Barcode quantification
Single-end 100 bp reads were first quality filtered using Trimmomatic (v.0.38) (flags: SE -phred33, LEADING:3, TRAILING:3, MINLEN:70). Each read was then separated into the 20 bp barcode region and the constant region. The trimmed constant regions of the reads were mapped back to the constant region within the eGFP 3′ UTR using Bowtie2 (v.2.3.4.1) (flags: -very-sensitive, -p 16). Only reads with Levenshtein distance of 4 or less within the constant region and perfect matches to the two bases directly adjacent to the barcode were kept. Barcodes were then associated with the retained reads using the read ID.
Regulatory variant identification
All barcodes were summarized at the oligo (allele) level. Oligos with 30 or more unique barcodes from the plasmid replicates were included for downstream analysis. As an important quality control step, we compared the normalized signals between replicates in each cell type (Supplementary Fig. 2). Barcode count totals for each oligo, including all MS variants and the 20 control variants, were passed into DESeq2 (v1.42.1) in R (v4.3.2) to estimate the fold change and significance between plasmid controls and the experimental replicates (Love et al. 2014). The control variants include 20 variants that were examined in a previous MPRA experiment that was also performed in the GM12878 cell line (Lu et al. 2021). Supplementary Table 5 reports robust agreement between the two types of promoters (67% agreement in enhancer detection), despite the use of different MPRA promoter sequences (minimal promoter vs RSV promoter). A Benjamini–Hochberg false discovery rate (FDR) adjusted P-value of <0.05 was required for significance. Only significant alleles with greater than a 1.2-fold change were identified as enhancer alleles. A variant was identified as an enhancer variant if any allele of the variant was an enhancer allele. Significant alleles with more than a 1.2-fold decrease in expression compared to the plasmid controls were identified as silencer alleles. A variant was considered a silencer if any allele of the variant was a silencer allele. One regulatory variant, “rs62405579_Ref_C”, was removed from downstream analysis because it had opposite effects in two cell lines.
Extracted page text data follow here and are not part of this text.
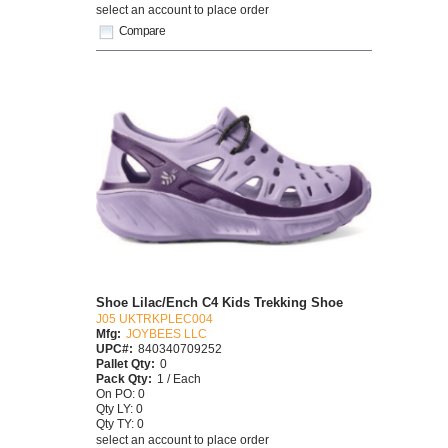
select an account to place order
Compare
Shoe Lilac/Ench C4 Kids Trekking Shoe
J05 UKTRKPLEC004
Mfg:
JOYBEES LLC
UPC#:
840340709252
Pallet Qty:
0
Pack Qty:
1 / Each
On PO: 0
Qty LY: 0
Qty TY: 0
select an account to place order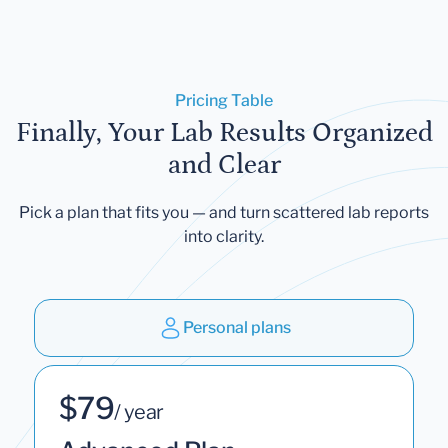
Pricing Table
Finally, Your Lab Results Organized
and Clear
Pick a plan that fits you — and turn scattered lab reports
into clarity.
Personal plans
$79
/ year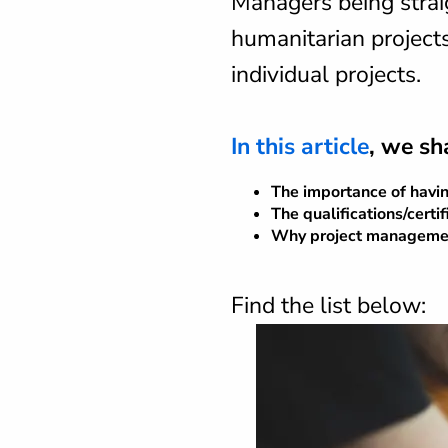
Managers being strai
humanitarian project
individual projects.
In this article
, we sh
The importance of havi
The qualifications/certi
Why project management 
Find the list below: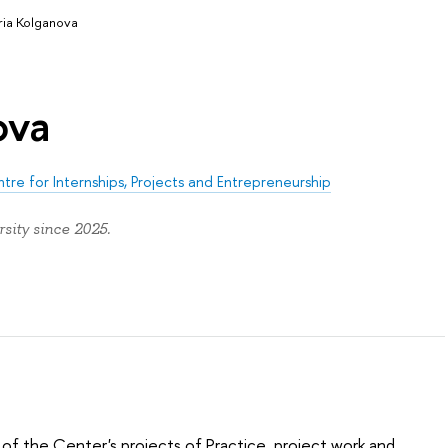
ria Kolganova
ova
tre for Internships, Projects and Entrepreneurship
sity since 2025.
 of the Center's projects of Practice, project work and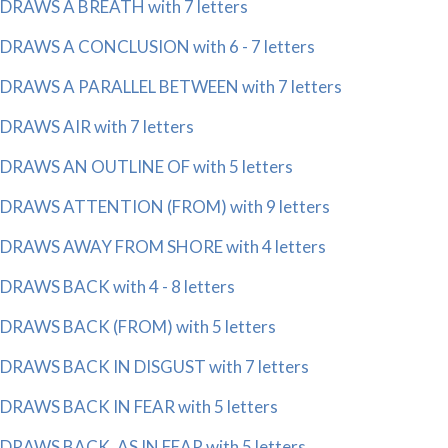
DRAWS A BREATH with 7 letters
DRAWS A CONCLUSION with 6 - 7 letters
DRAWS A PARALLEL BETWEEN with 7 letters
DRAWS AIR with 7 letters
DRAWS AN OUTLINE OF with 5 letters
DRAWS ATTENTION (FROM) with 9 letters
DRAWS AWAY FROM SHORE with 4 letters
DRAWS BACK with 4 - 8 letters
DRAWS BACK (FROM) with 5 letters
DRAWS BACK IN DISGUST with 7 letters
DRAWS BACK IN FEAR with 5 letters
DRAWS BACK, AS IN FEAR with 5 letters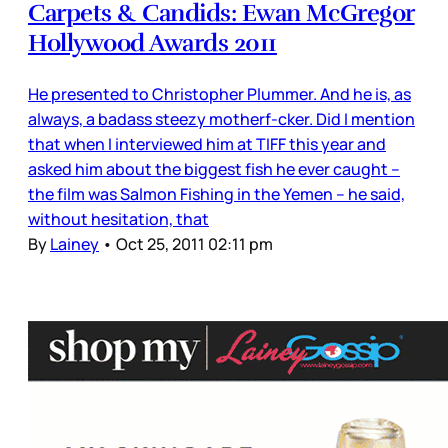
Carpets & Candids: Ewan McGregor
Hollywood Awards 2011
He presented to Christopher Plummer. And he is, as
always, a badass steezy motherf-cker. Did I mention
that when I interviewed him at TIFF this year and
asked him about the biggest fish he ever caught –
the film was Salmon Fishing in the Yemen – he said,
without hesitation, that
By
Lainey
•
Oct 25, 2011 02:11 pm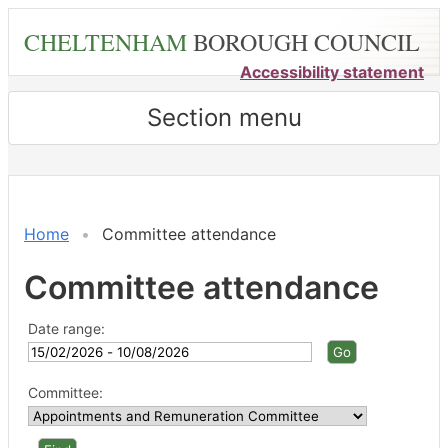
Skip
CHELTENHAM
BOROUGH COUNCIL
to
main
Accessibility statement
content
Section menu
Home
Committee attendance
Committee attendance
Date range:
Committee: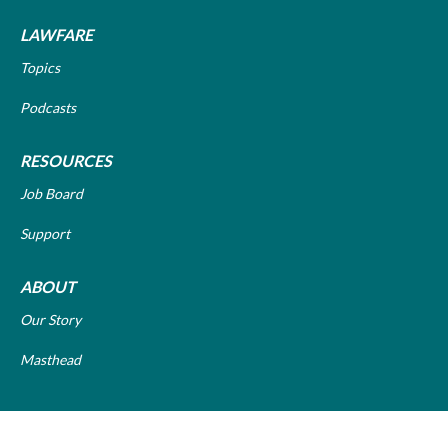
LAWFARE
Topics
Podcasts
RESOURCES
Job Board
Support
ABOUT
Our Story
Masthead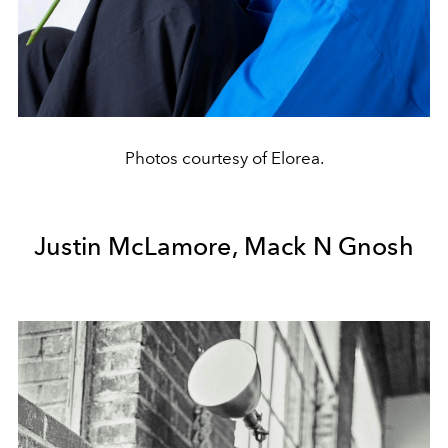
Photos courtesy of Elorea.
Justin McLamore, Mack N Gnosh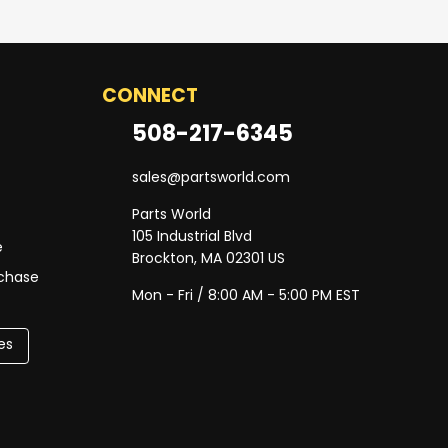
CONNECT
508-217-6345
sales@partsworld.com
Parts World
105 Industrial Blvd
e
Brockton, MA 02301 US
rchase
Mon - Fri / 8:00 AM - 5:00 PM EST
es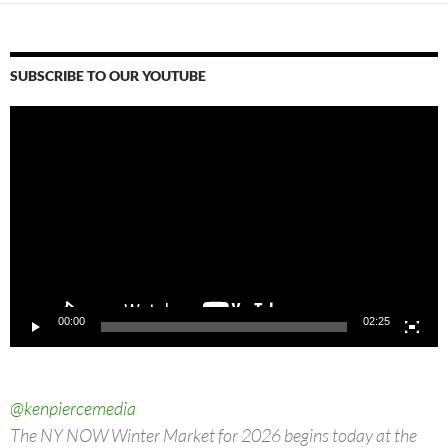
SUBSCRIBE TO OUR YOUTUBE
Video
Player
00:00
02:25
@kenpiercemedia
The NY NOW Winter Market for 2026 begins today at the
Allelic regulatory variant identification
Only regulatory variants (enhancers or silencers) were considered for allelic analysis. The barcode counts from every allele of each enhancer/silencer variant were used for calculating P-values. P-values were calculated by comparing the log2 ratios of the nonreference allele to the reference allele, normalized by plasmid controls, using Student's t-test. P-values were adjusted with the Benjamini–Hochberg FDR-based procedure. A corrected P-value of <0.05 was required for significance. Only significant alleles with a 20%-fold change or greater were classified as allelic. We used the R package mpraprofiler for performing this analysis, which is available on our GitHub page (https://github.com/WeirauchLab/mpraprofiler).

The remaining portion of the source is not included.